Records from a dataset
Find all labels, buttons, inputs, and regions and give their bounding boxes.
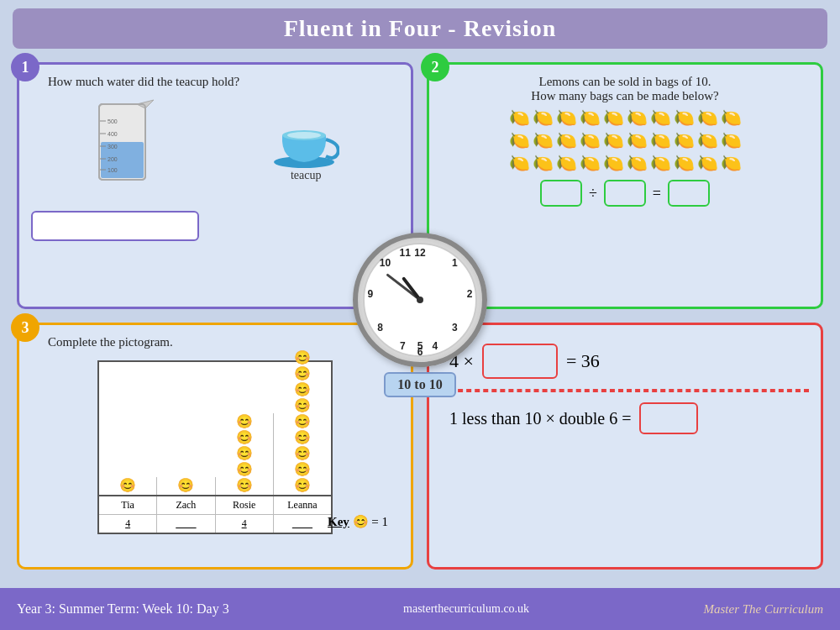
q4-divider (441, 389, 809, 392)
key-area: Key 😊 = 1 (328, 514, 388, 529)
q2-div-symbol: ÷ (589, 185, 597, 202)
picto-bars: 😊 😊 😊 😊 😊 😊 😊 (99, 362, 331, 496)
clock-center-dot (417, 297, 423, 303)
key-label: Key (328, 515, 349, 528)
picto-val-leanna: ____ (274, 515, 331, 533)
footer-brand: Master The Curriculum (703, 602, 823, 617)
picto-col-leanna: 😊 😊 😊 😊 😊 😊 😊 😊 😊 (274, 349, 331, 495)
q2-question2: How many bags can be made below? (441, 89, 809, 103)
q4-bottom-text: 1 less than 10 × double 6 = (449, 409, 631, 428)
svg-text:500: 500 (108, 118, 118, 124)
badge-3: 3 (11, 313, 39, 342)
q4-top-answer-box[interactable] (482, 344, 558, 379)
picto-val-zach: ____ (157, 515, 215, 533)
q2-result-box[interactable] (668, 180, 710, 207)
teacup-area: teacup (272, 110, 339, 182)
footer-website: masterthecurriculum.co.uk (403, 602, 529, 616)
picto-name-tia: Tia (99, 496, 157, 514)
lemons-display: 🍋 🍋 🍋 🍋 🍋 🍋 🍋 🍋 🍋 🍋 🍋 🍋 🍋 🍋 🍋 🍋 🍋 🍋 🍋 🍋 … (507, 108, 743, 173)
teacup-label: teacup (291, 169, 322, 182)
picto-col-rosie: 😊 😊 😊 😊 😊 (216, 413, 274, 495)
clock-container: 12 1 2 3 4 5 6 7 8 9 10 11 10 to 10 (353, 233, 487, 397)
pictogram-wrapper: 😊 😊 😊 😊 😊 😊 😊 (31, 356, 399, 534)
picto-name-leanna: Leanna (274, 496, 331, 514)
q2-divisor-box[interactable] (604, 180, 646, 207)
q2-question1: Lemons can be sold in bags of 10. (441, 75, 809, 89)
svg-text:400: 400 (108, 131, 118, 137)
q3-question: Complete the pictogram. (48, 335, 399, 349)
picto-val-tia: 4 (99, 515, 157, 533)
picto-names: Tia Zach Rosie Leanna (99, 496, 331, 514)
teacup-svg (272, 110, 339, 169)
beaker-image: 500 400 300 200 100 (91, 96, 154, 196)
q1-content: 500 400 300 200 100 (31, 96, 399, 196)
footer: Year 3: Summer Term: Week 10: Day 3 mast… (0, 588, 840, 630)
key-smiley: 😊 (353, 515, 372, 528)
q2-division-row: ÷ = (441, 180, 809, 207)
svg-point-16 (287, 132, 321, 139)
picto-val-rosie: 4 (216, 515, 274, 533)
header: Fluent in Four - Revision (13, 8, 827, 49)
footer-term-info: Year 3: Summer Term: Week 10: Day 3 (17, 601, 229, 617)
picto-values: 4 ____ 4 ____ (99, 514, 331, 533)
badge-1: 1 (11, 53, 39, 81)
pictogram: 😊 😊 😊 😊 😊 😊 😊 (97, 360, 333, 534)
q1-question: How much water did the teacup hold? (48, 75, 399, 89)
q1-answer-box[interactable] (31, 211, 199, 241)
svg-text:300: 300 (108, 144, 118, 150)
picto-name-rosie: Rosie (216, 496, 274, 514)
q4-bottom-answer-box[interactable] (639, 402, 698, 434)
picto-col-tia: 😊 (99, 477, 157, 495)
beaker-svg: 500 400 300 200 100 (91, 96, 154, 192)
q2-eq-symbol: = (653, 185, 661, 202)
q2-dividend-box[interactable] (540, 180, 582, 207)
q4-top-right: = 36 (566, 350, 600, 372)
picto-name-zach: Zach (157, 496, 215, 514)
clock-face: 12 1 2 3 4 5 6 7 8 9 10 11 (353, 233, 487, 367)
badge-2: 2 (421, 53, 449, 81)
svg-text:100: 100 (108, 167, 118, 173)
page-title: Fluent in Four - Revision (29, 15, 811, 42)
pictogram-table: 😊 😊 😊 😊 😊 😊 😊 (97, 356, 333, 534)
picto-col-zach: 😊 (157, 477, 215, 495)
q4-bottom: 1 less than 10 × double 6 = (449, 402, 809, 434)
key-value: = 1 (371, 515, 388, 528)
q4-top: 4 × = 36 (449, 344, 809, 379)
svg-text:200: 200 (108, 156, 118, 162)
clock-label: 10 to 10 (384, 372, 455, 397)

**EXERCISE**
Give the entries again, exactly and in full, with no image included.

**THE COMPLETED TASK**
Find all labels, buttons, inputs, and regions and give their bounding boxes.
q4-divider (441, 389, 809, 392)
key-area: Key 😊 = 1 (328, 514, 388, 529)
q2-div-symbol: ÷ (589, 185, 597, 202)
picto-bars: 😊 😊 😊 😊 😊 😊 😊 (99, 362, 331, 496)
clock-center-dot (417, 297, 423, 303)
key-label: Key (328, 515, 349, 528)
picto-val-leanna: ____ (274, 515, 331, 533)
footer-brand: Master The Curriculum (703, 602, 823, 617)
picto-col-leanna: 😊 😊 😊 😊 😊 😊 😊 😊 😊 (274, 349, 331, 495)
q2-question2: How many bags can be made below? (441, 89, 809, 103)
q4-bottom-text: 1 less than 10 × double 6 = (449, 409, 631, 428)
svg-text:500: 500 (108, 118, 118, 124)
badge-3: 3 (11, 313, 39, 342)
q4-top-answer-box[interactable] (482, 344, 558, 379)
picto-val-zach: ____ (157, 515, 215, 533)
q2-result-box[interactable] (668, 180, 710, 207)
teacup-area: teacup (272, 110, 339, 182)
footer-website: masterthecurriculum.co.uk (403, 602, 529, 616)
picto-name-tia: Tia (99, 496, 157, 514)
lemons-display: 🍋 🍋 🍋 🍋 🍋 🍋 🍋 🍋 🍋 🍋 🍋 🍋 🍋 🍋 🍋 🍋 🍋 🍋 🍋 🍋 … (507, 108, 743, 173)
teacup-label: teacup (291, 169, 322, 182)
picto-col-rosie: 😊 😊 😊 😊 😊 (216, 413, 274, 495)
clock-container: 12 1 2 3 4 5 6 7 8 9 10 11 10 to 10 (353, 233, 487, 397)
pictogram-wrapper: 😊 😊 😊 😊 😊 😊 😊 (31, 356, 399, 534)
picto-name-leanna: Leanna (274, 496, 331, 514)
q2-divisor-box[interactable] (604, 180, 646, 207)
q2-question1: Lemons can be sold in bags of 10. (441, 75, 809, 89)
svg-text:400: 400 (108, 131, 118, 137)
q3-question: Complete the pictogram. (48, 335, 399, 349)
picto-val-tia: 4 (99, 515, 157, 533)
picto-names: Tia Zach Rosie Leanna (99, 496, 331, 514)
teacup-svg (272, 110, 339, 169)
beaker-image: 500 400 300 200 100 (91, 96, 154, 196)
q1-content: 500 400 300 200 100 (31, 96, 399, 196)
footer: Year 3: Summer Term: Week 10: Day 3 mast… (0, 588, 840, 630)
key-smiley: 😊 (353, 515, 372, 528)
q2-division-row: ÷ = (441, 180, 809, 207)
svg-point-16 (287, 132, 321, 139)
picto-val-rosie: 4 (216, 515, 274, 533)
header: Fluent in Four - Revision (13, 8, 827, 49)
footer-term-info: Year 3: Summer Term: Week 10: Day 3 (17, 601, 229, 617)
picto-values: 4 ____ 4 ____ (99, 514, 331, 533)
badge-1: 1 (11, 53, 39, 81)
pictogram: 😊 😊 😊 😊 😊 😊 😊 (97, 360, 333, 534)
q1-question: How much water did the teacup hold? (48, 75, 399, 89)
q1-answer-box[interactable] (31, 211, 199, 241)
svg-text:300: 300 (108, 144, 118, 150)
picto-name-rosie: Rosie (216, 496, 274, 514)
q4-bottom-answer-box[interactable] (639, 402, 698, 434)
picto-col-tia: 😊 (99, 477, 157, 495)
beaker-svg: 500 400 300 200 100 (91, 96, 154, 192)
q2-eq-symbol: = (653, 185, 661, 202)
q2-dividend-box[interactable] (540, 180, 582, 207)
q4-top-right: = 36 (566, 350, 600, 372)
picto-name-zach: Zach (157, 496, 215, 514)
clock-face: 12 1 2 3 4 5 6 7 8 9 10 11 (353, 233, 487, 367)
badge-2: 2 (421, 53, 449, 81)
svg-text:100: 100 (108, 167, 118, 173)
page-title: Fluent in Four - Revision (29, 15, 811, 42)
pictogram-table: 😊 😊 😊 😊 😊 😊 😊 (97, 356, 333, 534)
picto-col-zach: 😊 (157, 477, 215, 495)
q4-bottom: 1 less than 10 × double 6 = (449, 402, 809, 434)
key-value: = 1 (371, 515, 388, 528)
q4-top: 4 × = 36 (449, 344, 809, 379)
svg-text:200: 200 (108, 156, 118, 162)
clock-label: 10 to 10 (384, 372, 455, 397)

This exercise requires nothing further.